Obviously, economics play a factor. National League umpire Eric Gregg points out that there is a tuition charge for his kids to attend baseball camp in the summer, something many black families cannot afford. But Gregg wondered aloud about the increasing cost of gloves and other equipment, then stopped himself. "In the Dominican, in Cuba, in Puerto Rico, in Venezuela, in very impoverished areas, kids are playing baseball. So it can't just be money."

Spingarn's Wood says: "When I was growing up we had to switch gloves because everybody couldn't afford one. We had to borrow dilapidated equipment. But we played. I don't know what the solution is."

Basketball has all the attention in cities, particularly black communities, to the point that baseball now has to do a hard-sell job to attract the interest of the best athletes, assuming the decline is not irreversible. It is a safe bet that there are more kids playing summer league basketball indoors on 90-degree days than are playing baseball in the District.

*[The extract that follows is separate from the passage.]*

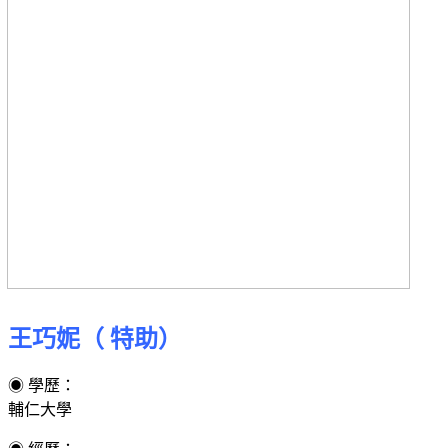
王巧妮（ 特助）
◉
學歷：
輔仁大學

Major League Baseball already has started several youth programs, including a very successful one in Los Angeles, that target economically disadvantaged kids. And Vincent added that he is leaning toward specific marketing and promotional campaigns. "The perception among blacks is still that baseball is a white man's game," he said, "and we have to do a better job of making sure minorities know the game is open to them."

It may take that kind of all-out effort, because Wood doesn't see the decline of black participation in our cities as an overnight phenomenon or some cycle that will break itself. "I think it was 1975 that I first noticed it," he said. "I had to beg and threaten kids to come out and play. We didn't have enough kids to suit up one day."

Wood, while he won't go around manicuring weed-covered fields, as he did for years, is optimistic that Spingarn will field a team next season. "We're going to have a team," Wood said emphatically. How so?

"Our assistant football coach, Eugene Wright, is the baseball coach. We'll play a lot of the football players."